700 have been detained in public demonstrations held in Israel against war crimes in the Gaza Strip

On 12 January, Israel’s Central Elections Committee acquiesced to a request by the radical right wing National Unity political party to ban two Arab parties from participating in national elections scheduled for February. The Elections Committee, a partisan body composed of representatives of the political parties, voted overwhelmingly to ban the parties. The Labour Party representative on the committee, Eitan Kabel, also voted "by patriotic reasons", for the ban despite his party’s decision not to support it. Although analysts predict that Israel’s Supreme Court, to which a petition in this matter was submitted today (Monday, January 19, 2009), will overturn this partisan and racist decision.  
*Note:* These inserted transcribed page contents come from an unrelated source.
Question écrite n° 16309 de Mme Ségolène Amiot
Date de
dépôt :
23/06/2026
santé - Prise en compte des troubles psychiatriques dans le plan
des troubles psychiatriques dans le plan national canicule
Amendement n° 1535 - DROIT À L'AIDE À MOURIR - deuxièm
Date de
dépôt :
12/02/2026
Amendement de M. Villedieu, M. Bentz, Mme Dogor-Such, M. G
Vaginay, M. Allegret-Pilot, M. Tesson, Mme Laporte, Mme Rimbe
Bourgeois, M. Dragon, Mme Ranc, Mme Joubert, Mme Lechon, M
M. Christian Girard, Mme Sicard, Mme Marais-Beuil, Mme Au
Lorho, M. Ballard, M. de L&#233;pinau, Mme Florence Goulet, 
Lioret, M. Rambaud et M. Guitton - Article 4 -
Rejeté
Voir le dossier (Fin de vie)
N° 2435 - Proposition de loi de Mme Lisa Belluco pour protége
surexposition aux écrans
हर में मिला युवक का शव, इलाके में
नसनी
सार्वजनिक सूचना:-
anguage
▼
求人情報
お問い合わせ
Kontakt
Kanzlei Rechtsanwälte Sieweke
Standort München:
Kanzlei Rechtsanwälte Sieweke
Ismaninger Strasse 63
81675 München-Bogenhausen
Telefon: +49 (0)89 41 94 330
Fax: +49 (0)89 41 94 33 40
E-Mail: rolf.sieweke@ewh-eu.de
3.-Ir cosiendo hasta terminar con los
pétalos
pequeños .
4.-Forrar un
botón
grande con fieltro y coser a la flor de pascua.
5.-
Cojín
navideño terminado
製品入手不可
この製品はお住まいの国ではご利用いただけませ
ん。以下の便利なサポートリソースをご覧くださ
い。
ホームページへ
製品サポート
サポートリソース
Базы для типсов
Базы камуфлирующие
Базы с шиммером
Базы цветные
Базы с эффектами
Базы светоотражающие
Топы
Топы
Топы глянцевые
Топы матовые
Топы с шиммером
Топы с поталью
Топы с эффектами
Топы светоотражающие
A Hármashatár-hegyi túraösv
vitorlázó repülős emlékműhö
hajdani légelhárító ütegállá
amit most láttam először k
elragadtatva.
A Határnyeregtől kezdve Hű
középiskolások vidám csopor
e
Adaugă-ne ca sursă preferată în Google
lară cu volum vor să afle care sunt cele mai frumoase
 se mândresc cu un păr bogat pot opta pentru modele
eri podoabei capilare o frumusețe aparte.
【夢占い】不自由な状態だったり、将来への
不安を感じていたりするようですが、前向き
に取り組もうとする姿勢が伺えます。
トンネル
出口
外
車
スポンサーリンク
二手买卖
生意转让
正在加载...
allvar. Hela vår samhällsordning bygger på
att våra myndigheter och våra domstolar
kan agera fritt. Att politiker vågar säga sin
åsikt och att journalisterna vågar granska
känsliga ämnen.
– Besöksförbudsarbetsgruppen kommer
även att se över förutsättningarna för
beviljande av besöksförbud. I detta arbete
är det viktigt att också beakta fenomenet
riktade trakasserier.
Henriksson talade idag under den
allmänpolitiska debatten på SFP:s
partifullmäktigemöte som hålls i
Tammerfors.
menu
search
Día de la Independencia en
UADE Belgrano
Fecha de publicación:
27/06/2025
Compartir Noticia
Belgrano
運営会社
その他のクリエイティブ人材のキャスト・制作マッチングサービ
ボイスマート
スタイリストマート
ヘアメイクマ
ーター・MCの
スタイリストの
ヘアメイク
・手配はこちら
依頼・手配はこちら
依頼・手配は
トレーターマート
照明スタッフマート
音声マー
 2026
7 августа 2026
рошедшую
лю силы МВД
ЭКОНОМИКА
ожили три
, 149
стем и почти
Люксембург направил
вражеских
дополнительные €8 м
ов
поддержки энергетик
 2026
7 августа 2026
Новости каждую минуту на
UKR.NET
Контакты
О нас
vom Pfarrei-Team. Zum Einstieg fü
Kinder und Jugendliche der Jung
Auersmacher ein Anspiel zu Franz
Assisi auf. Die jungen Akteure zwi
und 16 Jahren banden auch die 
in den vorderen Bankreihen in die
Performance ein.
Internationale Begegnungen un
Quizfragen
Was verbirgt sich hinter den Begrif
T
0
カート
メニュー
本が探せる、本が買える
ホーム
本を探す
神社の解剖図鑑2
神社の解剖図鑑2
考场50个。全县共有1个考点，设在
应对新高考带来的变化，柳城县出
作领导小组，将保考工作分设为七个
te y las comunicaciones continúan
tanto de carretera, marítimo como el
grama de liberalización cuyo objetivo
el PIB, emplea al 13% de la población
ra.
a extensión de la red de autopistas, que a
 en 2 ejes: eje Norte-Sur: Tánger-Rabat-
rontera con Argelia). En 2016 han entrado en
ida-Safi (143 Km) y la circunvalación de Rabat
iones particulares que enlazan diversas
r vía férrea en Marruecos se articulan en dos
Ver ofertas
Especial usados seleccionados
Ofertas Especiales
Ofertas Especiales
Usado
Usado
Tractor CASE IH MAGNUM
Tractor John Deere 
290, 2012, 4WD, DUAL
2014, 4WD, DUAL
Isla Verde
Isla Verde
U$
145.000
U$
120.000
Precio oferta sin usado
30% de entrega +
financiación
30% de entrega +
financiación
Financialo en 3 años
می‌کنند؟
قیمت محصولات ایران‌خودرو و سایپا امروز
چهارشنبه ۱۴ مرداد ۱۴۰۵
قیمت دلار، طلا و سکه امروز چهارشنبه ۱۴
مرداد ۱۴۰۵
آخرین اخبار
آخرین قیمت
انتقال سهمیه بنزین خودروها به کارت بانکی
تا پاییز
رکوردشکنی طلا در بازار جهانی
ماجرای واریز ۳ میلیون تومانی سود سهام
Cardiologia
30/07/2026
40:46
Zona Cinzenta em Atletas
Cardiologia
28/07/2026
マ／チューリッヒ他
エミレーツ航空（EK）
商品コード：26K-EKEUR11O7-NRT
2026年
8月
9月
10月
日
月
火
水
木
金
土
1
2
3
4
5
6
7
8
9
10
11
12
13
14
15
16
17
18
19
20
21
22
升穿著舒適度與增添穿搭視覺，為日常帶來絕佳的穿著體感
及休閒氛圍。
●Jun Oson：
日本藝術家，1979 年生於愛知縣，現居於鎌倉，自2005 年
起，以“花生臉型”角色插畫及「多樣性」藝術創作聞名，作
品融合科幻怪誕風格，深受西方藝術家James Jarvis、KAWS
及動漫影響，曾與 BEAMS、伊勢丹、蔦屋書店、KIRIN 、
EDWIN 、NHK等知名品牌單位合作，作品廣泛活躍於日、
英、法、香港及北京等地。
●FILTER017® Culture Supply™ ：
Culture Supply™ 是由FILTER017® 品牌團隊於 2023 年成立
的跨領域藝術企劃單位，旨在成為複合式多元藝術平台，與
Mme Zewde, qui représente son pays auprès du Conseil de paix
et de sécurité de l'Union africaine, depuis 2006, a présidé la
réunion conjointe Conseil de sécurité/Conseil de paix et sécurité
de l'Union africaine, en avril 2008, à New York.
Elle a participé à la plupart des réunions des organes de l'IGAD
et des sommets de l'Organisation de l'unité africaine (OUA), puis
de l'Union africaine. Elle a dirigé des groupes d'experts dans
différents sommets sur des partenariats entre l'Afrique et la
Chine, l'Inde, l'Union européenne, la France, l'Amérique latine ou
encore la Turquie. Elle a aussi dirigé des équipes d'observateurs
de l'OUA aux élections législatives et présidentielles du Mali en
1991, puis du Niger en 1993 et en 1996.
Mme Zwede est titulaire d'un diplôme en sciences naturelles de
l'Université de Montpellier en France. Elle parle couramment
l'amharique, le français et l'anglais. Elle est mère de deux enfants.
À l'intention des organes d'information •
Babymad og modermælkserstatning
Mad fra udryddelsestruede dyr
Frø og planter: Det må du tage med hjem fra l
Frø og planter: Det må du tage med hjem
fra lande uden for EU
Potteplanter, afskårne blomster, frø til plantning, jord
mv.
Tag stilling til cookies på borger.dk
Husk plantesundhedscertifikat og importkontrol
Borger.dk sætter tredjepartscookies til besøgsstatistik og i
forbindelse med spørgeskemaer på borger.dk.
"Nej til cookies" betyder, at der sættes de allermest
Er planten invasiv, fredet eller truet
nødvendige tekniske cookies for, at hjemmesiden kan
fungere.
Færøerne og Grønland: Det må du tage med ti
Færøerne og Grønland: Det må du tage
The detentions are additionally part of Israel’s mostly successful campaign to conceal internal popular protests against Israeli attacks on Gaza. Hundreds of thousands of people throughout Israel, both Arabs and Jews, have taken to the streets in public protest against Israeli war crimes in Gaza. Protests throughout Israel have occurred almost every day since Israel commenced attacks on 27 December; the Arab Higher Monitoring Committee has organized three massive demonstrations in Palestinian towns and villages in northern and southern Israel, attending by over 200,000 people, and the Coalition against the War has initiated local and national demonstrations with tens of thousands of participants, mostly members of Hadash and the Communist Party of Israel, in Tel-Aviv and other mayor cities. The concerted campaign by the Israeli government and Zionist political parties from the “left-wing” Meretz through the far right has succeeded, however, in creating a local and international illusion that there exists no opposition to the military attacks within Israel.